### [Exercise details]
Return the data below unchanged. Drop any pictures.

# # #

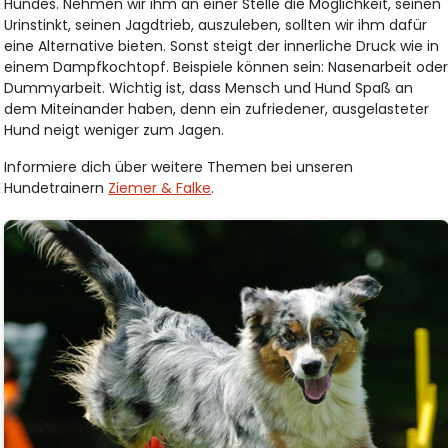
Hundes. Nehmen wir ihm an einer Stelle die Möglichkeit, seinen
Urinstinkt, seinen Jagdtrieb, auszuleben, sollten wir ihm dafür
eine Alternative bieten. Sonst steigt der innerliche Druck wie in
einem Dampfkochtopf. Beispiele können sein: Nasenarbeit ode
Dummyarbeit. Wichtig ist, dass Mensch und Hund Spaß an
dem Miteinander haben, denn ein zufriedener, ausgelasteter
Hund neigt weniger zum Jagen.
Informiere dich über weitere Themen bei unseren
Hundetrainern
Ziemer & Falke
.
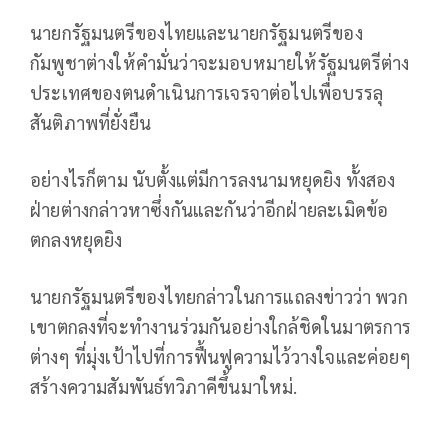
นายกรัฐมนตรีของไทยและนายกรัฐมนตรีของ
กัมพูชาต่างให้คำมั่นว่าจะมอบหมายให้รัฐมนตรีต่าง
ประเทศของตนดำเนินการเจรจาต่อไปเพื่อบรรลุ
สันติภาพที่ยั่งยืน
อย่างไรก็ตาม นับตั้งแต่มีการลงนามหยุดยิง ทั้งสอง
ฝ่ายต่างกล่าวหาซึ่งกันและกันว่าอีกฝ่ายละเมิดข้อ
ตกลงหยุดยิง
นายกรัฐมนตรีของไทยกล่าวในการแถลงข่าวว่า พวก
เขาตกลงที่จะทำงานร่วมกันอย่างใกล้ชิดในมาตรการ
ต่างๆ ที่มุ่งเป้าไปที่การฟื้นฟูความไว้วางใจและค่อยๆ
สร้างความสัมพันธ์ทวิภาคีขึ้นมาใหม่.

# # #

### [Output of the exercise]
Hundes. Nehmen wir ihm an einer Stelle die Möglichkeit, seinen
Urinstinkt, seinen Jagdtrieb, auszuleben, sollten wir ihm dafür
eine Alternative bieten. Sonst steigt der innerliche Druck wie in
einem Dampfkochtopf. Beispiele können sein: Nasenarbeit ode
Dummyarbeit. Wichtig ist, dass Mensch und Hund Spaß an
dem Miteinander haben, denn ein zufriedener, ausgelasteter
Hund neigt weniger zum Jagen.
Informiere dich über weitere Themen bei unseren
Hundetrainern
Ziemer & Falke
.
นายกรัฐมนตรีของไทยและนายกรัฐมนตรีของ
กัมพูชาต่างให้คำมั่นว่าจะมอบหมายให้รัฐมนตรีต่าง
ประเทศของตนดำเนินการเจรจาต่อไปเพื่อบรรลุ
สันติภาพที่ยั่งยืน
อย่างไรก็ตาม นับตั้งแต่มีการลงนามหยุดยิง ทั้งสอง
ฝ่ายต่างกล่าวหาซึ่งกันและกันว่าอีกฝ่ายละเมิดข้อ
ตกลงหยุดยิง
นายกรัฐมนตรีของไทยกล่าวในการแถลงข่าวว่า พวก
เขาตกลงที่จะทำงานร่วมกันอย่างใกล้ชิดในมาตรการ
ต่างๆ ที่มุ่งเป้าไปที่การฟื้นฟูความไว้วางใจและค่อยๆ
สร้างความสัมพันธ์ทวิภาคีขึ้นมาใหม่.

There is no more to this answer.